BigC_Box_Springs_Mountain

Our landmark hillside letter is a C, an imitation of that first University of California-Berkeley letter, which was set onto a hillside about 1905, the granddaddy of all the other mountain monograms.  This is a blurry image from Wikipedia of our local mountain (our letter isn’t really yellow).  I tried to photograph it, but couldn’t get a good vantage point, so this will have to do.

Change Art Quilt_Big C block

Here’s my little art quilt with its C on its mountain.  (Note: although I like to photograph outside, today we are having raging Santa Ana winds, so inside it is.)

Change Art Quilt_E block

What is the significance of these other letters, spelling out the word C-H-A-N-G-E?

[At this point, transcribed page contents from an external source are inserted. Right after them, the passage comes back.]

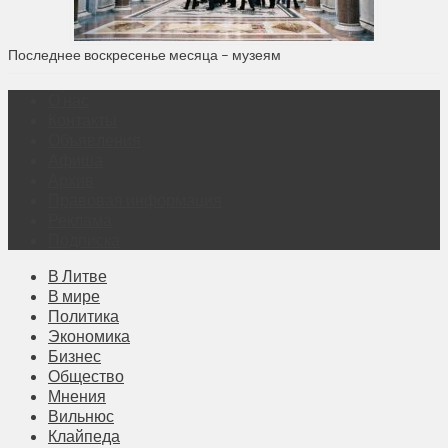
Последнее воскресенье месяца – музеям
О нас
Контакты
Объявления
Афиша
Архив
Правовая информация
Реклама
Подписка
В Литве
В мире
Политика
Экономика
Бизнес
Общество
Мнения
Вильнюс
Клайпеда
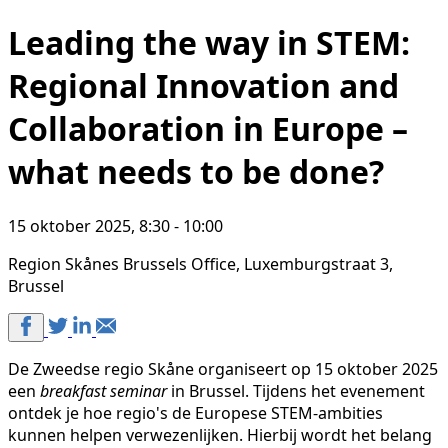
Leading the way in STEM:
Regional Innovation and
Collaboration in Europe –
what needs to be done?
15 oktober 2025, 8:30 - 10:00
Region Skånes Brussels Office, Luxemburgstraat 3,
Brussel
De Zweedse regio Skåne organiseert op 15 oktober 2025
een
breakfast seminar
in Brussel. Tijdens het evenement
ontdek je hoe regio's de Europese STEM-ambities
kunnen helpen verwezenlijken. Hierbij wordt het belang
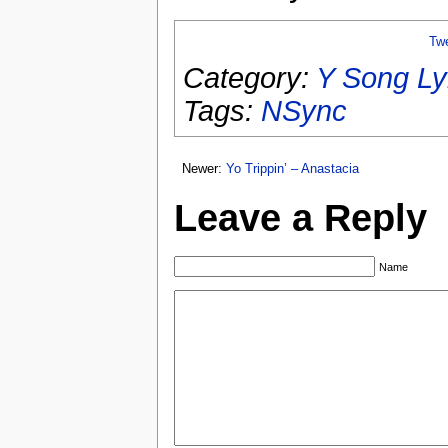
Tw
Category:
Y Song Ly
Tags:
NSync
Newer:
Yo Trippin’ – Anastacia
Leave a Reply
Name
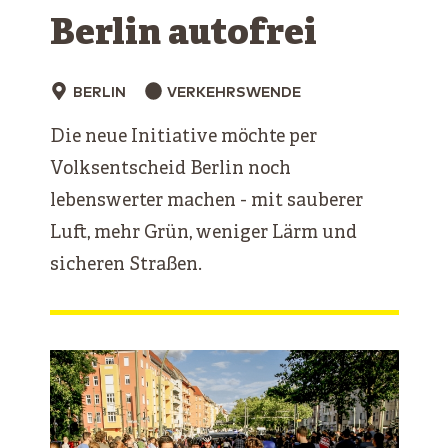
Berlin autofrei
BERLIN
VERKEHRSWENDE
Die neue Initiative möchte per
Volksentscheid Berlin noch
lebenswerter machen - mit sauberer
Luft, mehr Grün, weniger Lärm und
sicheren Straßen.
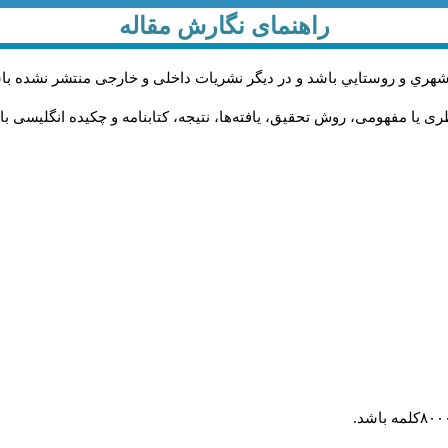
راهنمای نگارش مقاله
شهري و روستايي باشد و در دیگر نشریات داخلی و خارجی منتشر نشده با
ی یا مفهومی، روش تحقیق، یافته‌ها، نتیجه، کتابنامه و چکیده انگلیسی ب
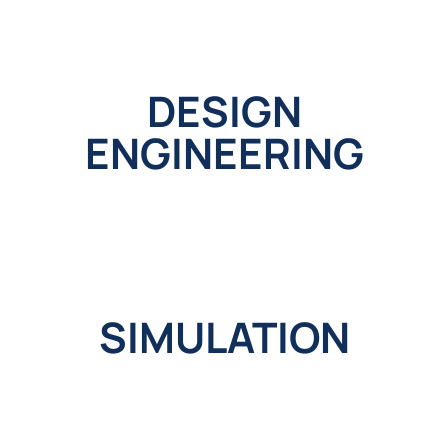
DESIGN
ENGINEERING
SIMULATION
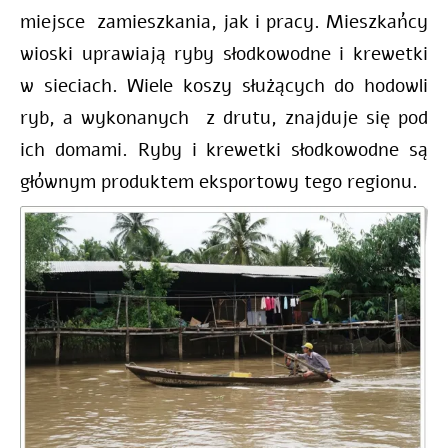
miejsce
zamieszkania, jak i pracy.
Mieszkańcy
wioski uprawiają ryby słodkowodne i krewetki
w sieciach. Wiele koszy służących do hodowli
ryb, a wykonanych z drutu, znajduje się pod
ich domami. Ryby i krewetki słodkowodne są
głównym produktem eksportowy tego regionu.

Change Art Quilt_label detail

As Longfellow observed, “all things must change.”  And I keep my mother’s advice that “A change is as good as a rest” close to my heart, for that’s a truth as well.  But the C-for-Change  linkage came to me one weary night, when I had to go and do one more pick-up and one more errand when teenaged children were still at home.  It must have been during our University’s Homecoming Week, for when I rounded the street corner at the base of the Box Springs mountain, I could see the “C” all lit up. I pulled over and gazed at the glowing letter with that tired-behind-the-back-of-the-eyes fatigue, wishing that that I could go home and be home, like I could when the children were little and weren’t off at some activity that required me to be out and about picking them up.  I thought back to the “easy days” of tucking them in after a story and prayers and a drink, and about how wonderful those times were.  Why did things always have to change?

But I realized that change is the law of the universe, and instead of being at war with that constant mutability towards “something new, something strange” I should just accept it.  Change and I are now uneasy companions.  I know it won’t always be like that, for experience has taught me that change can come in steep cliffside drop-offs and hair-raising turns on a winding road.  But for now, I’ll be content gazing at my quilt where it hangs in the corner of my kitchen.

Change Art Quilt_on wall

4-in-art_3button Please visit the rest of our Four-in-Art group, and see how they’ve interpreted the Landmark Challenge:

Amanda  at whatthebobbin.com
Betty at a Flickr site: http://www.flickr.com/photos/toot2
Elizabeth at opquilt.com (you are here)
Leanne at shecanquilt.ca
Tiny Nine-Patch
And come back for the next post, with instructions on how you can make your own little art quilt.
Change Art Quilt_back

17 thoughts on “Change, a Four-in-Art Quilt

  1. Elizabeth, what a delightful story and a wonderful little quilt! At first, I thought “oh my gosh – she got the theme wrong!”, but trust you to have such a unique spin on it! And nope, back East I can’t say we have mountains (or hills) with letters on them!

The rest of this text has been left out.